As a small boy, he was "bowled over" by the images of people in The Geographical Society magazine. Just before the modern world changed their lives forever, Wilfred Thesiger went into the sands to meet them.

"His adventures as an explorer and soldier in the legendary tradition of Sir Richard Burton and TE Lawrence are recorded in his books Arabian Sands (1959), The Marsh Arabs (1964) and The Last Nomad (1980)." (RZ Shephard, Time Magazine) His "bone-dry" words and stunning photographs make a lasting impression.

Thesiger fought in Africa with the SAS during the Second World War. After the war, he spent five years with the Bedouin. His books describe the savagery, hospitality and nobility which marked his encounters in the desert.

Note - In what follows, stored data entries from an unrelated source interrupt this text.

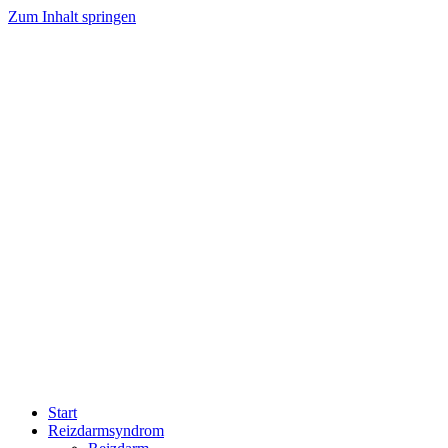
Zum Inhalt springen
Start
Reizdarmsyndrom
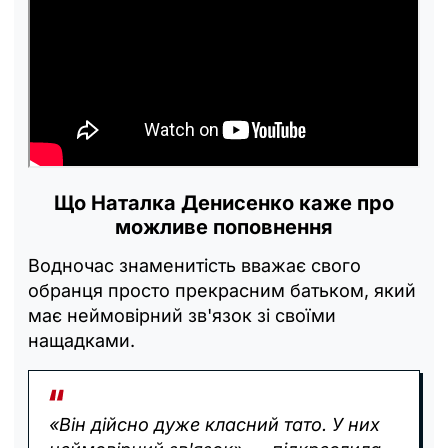
Що Наталка Денисенко каже про
можливе поповнення
Водночас знаменитість вважає свого
обранця просто прекрасним батьком, який
має неймовірний зв'язок зі своїми
нащадками.
«Він дійсно дуже класний тато. У них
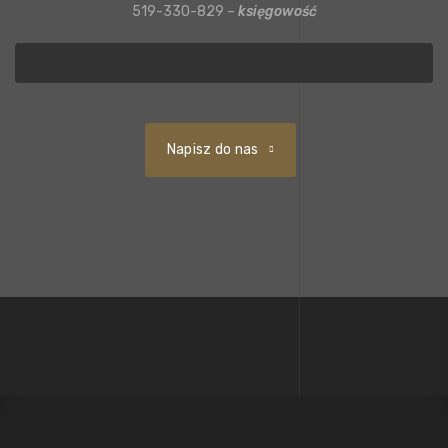
519-330-829 –
księgowość
Napisz do nas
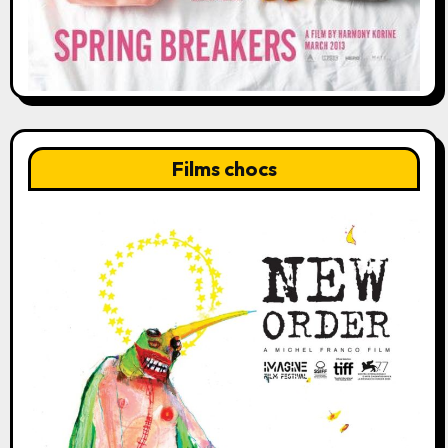
Films chocs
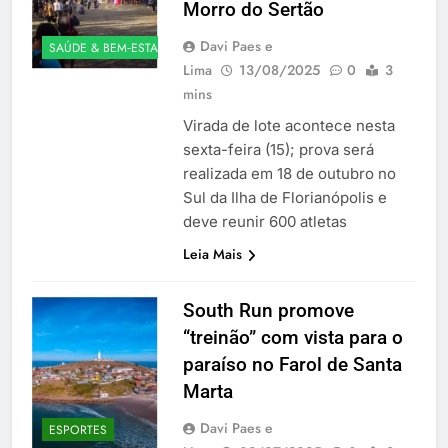
Morro do Sertão
Davi Paes e
SAÚDE & BEM‑ESTAR
Lima
13/08/2025
0
3
mins
Virada de lote acontece nesta
sexta-feira (15); prova será
realizada em 18 de outubro no
Sul da Ilha de Florianópolis e
deve reunir 600 atletas
Leia Mais
South Run promove
“treinão” com vista para o
paraíso no Farol de Santa
Marta
Davi Paes e
ESPORTES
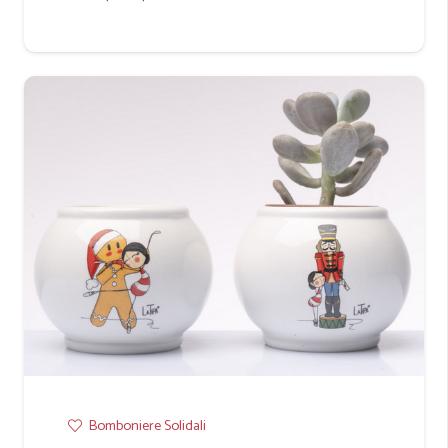
Bomboniere Solidali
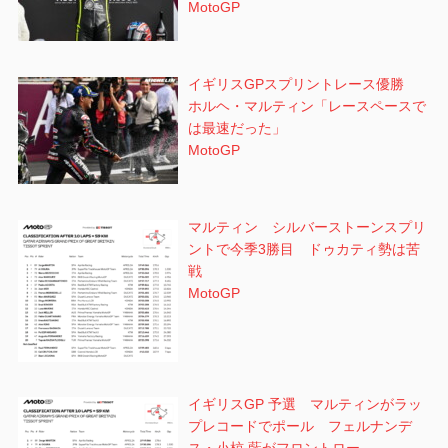
MotoGP
イギリスGPスプリントレース優勝
ホルヘ・マルティン「レースペースで
は最速だった」
MotoGP
マルティン シルバーストーンスプリ
ントで今季3勝目 ドゥカティ勢は苦
戦
MotoGP
イギリスGP 予選 マルティンがラッ
プレコードでポール フェルナンデ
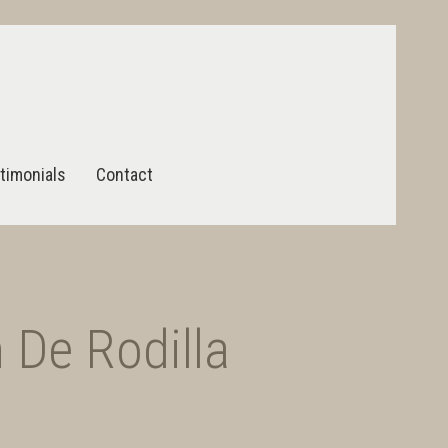
timonials
Contact
 De Rodilla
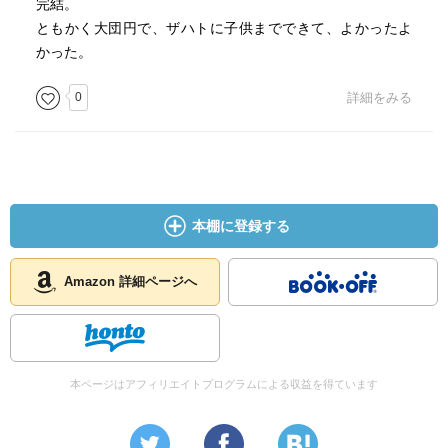
完結。
ともかく大団円で、ザハトに子供までできて、よかったよ
かった。
0
詳細をみる
本棚に登録する
Amazon 詳細ページへ
本ページはアフィリエイトプログラムによる収益を得ています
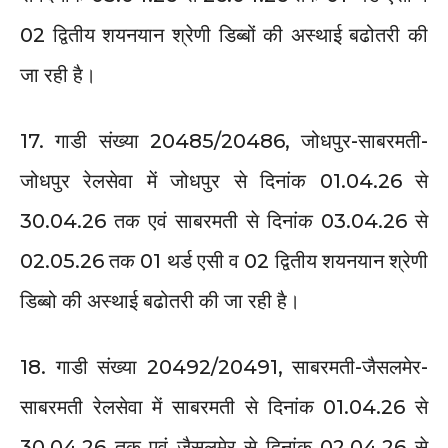
02 द्वितीय शयनयान श्रेणी डिब्बों की अस्थाई बढोतरी की
जा रही है।
17. गाडी संख्या 20485/20486, जोधपुर-साबरमती-
जोधपुर रेलसेवा में जोधपुर से दिनांक 01.04.26 से
30.04.26 तक एवं साबरमती से दिनांक 03.04.26 से
02.05.26 तक 01 थर्ड एसी व 02 द्वितीय शयनयान श्रेणी
डिब्बो की अस्थाई बढोतरी की जा रही है।
18. गाडी संख्या 20492/20491, साबरमती-जैसलमेर-
साबरमती रेलसेवा में साबरमती से दिनांक 01.04.26 से
30.04.26 तक एवं जैसलमेर से दिनांक 02.04.26 से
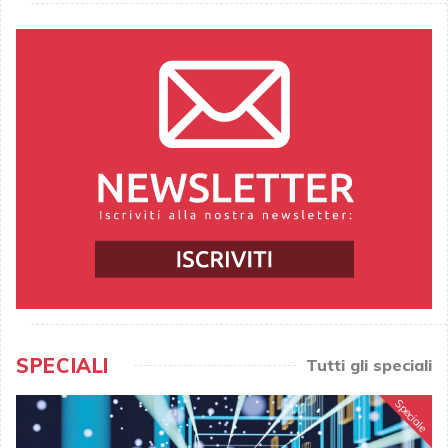
SPECIALI
Tutti gli speciali
Speciale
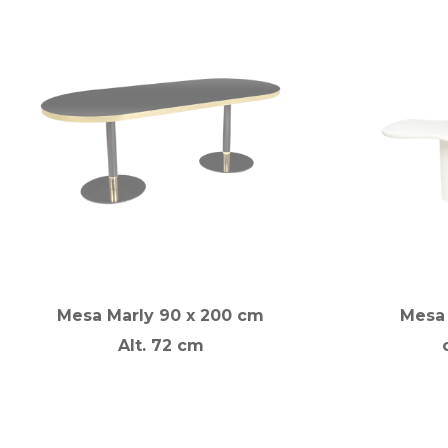
Mesa Marly 90 x 200 cm
Mesa
Alt. 72 cm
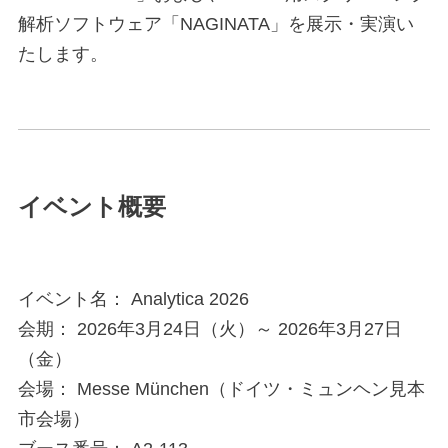
解析ソフトウェア「NAGINATA」を展示・実演い
たします。
イベント概要
イベント名： Analytica 2026
会期： 2026年3月24日（火）～ 2026年3月27日
（金）
会場： Messe München（ドイツ・ミュンヘン見本
市会場）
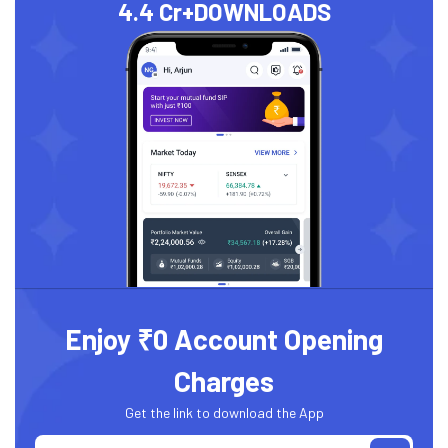
4.4 Cr+
DOWNLOADS
Enjoy ₹0 Account Opening
Charges
Get the link to download the App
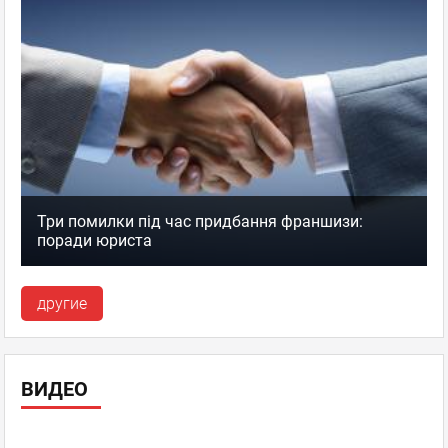
Три помилки під час придбання франшизи:
поради юриста
другие
ВИДЕО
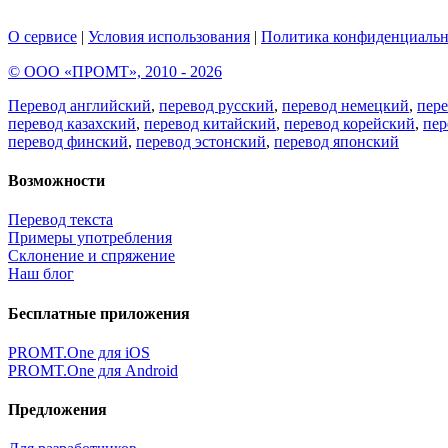
О сервисе
|
Условия использования
|
Политика конфиденциальн
© ООО «ПРОМТ», 2010 - 2026
Перевод английский
,
перевод русский
,
перевод немецкий
,
пер
перевод казахский
,
перевод китайский
,
перевод корейский
,
пер
перевод финский
,
перевод эстонский
,
перевод японский
Возможности
Перевод текста
Примеры употребления
Склонение и спряжение
Наш блог
Бесплатные приложения
PROMT.One для iOS
PROMT.One для Android
Предложения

On the staff of the British district commission in the Sudan, he was regularly called on to protect villagers from cattle-killing lions, and shot more than 70, an achievement he came to deplore in the changed world of his nineties.

"He settled finally among the Samburu, whose graceful build and movement he admired and photographed. He built a wooden house with the help of young men whom he adopted as sons and hoped to end his days among them as his family. They all died before him and he came reluctantly back to England."

He was welcomed back to the Travellers, his club in London.

Before he died in 2003, he published his last book, A Vanished World.

Brits reached many ancient worlds before they vanished, and documented them.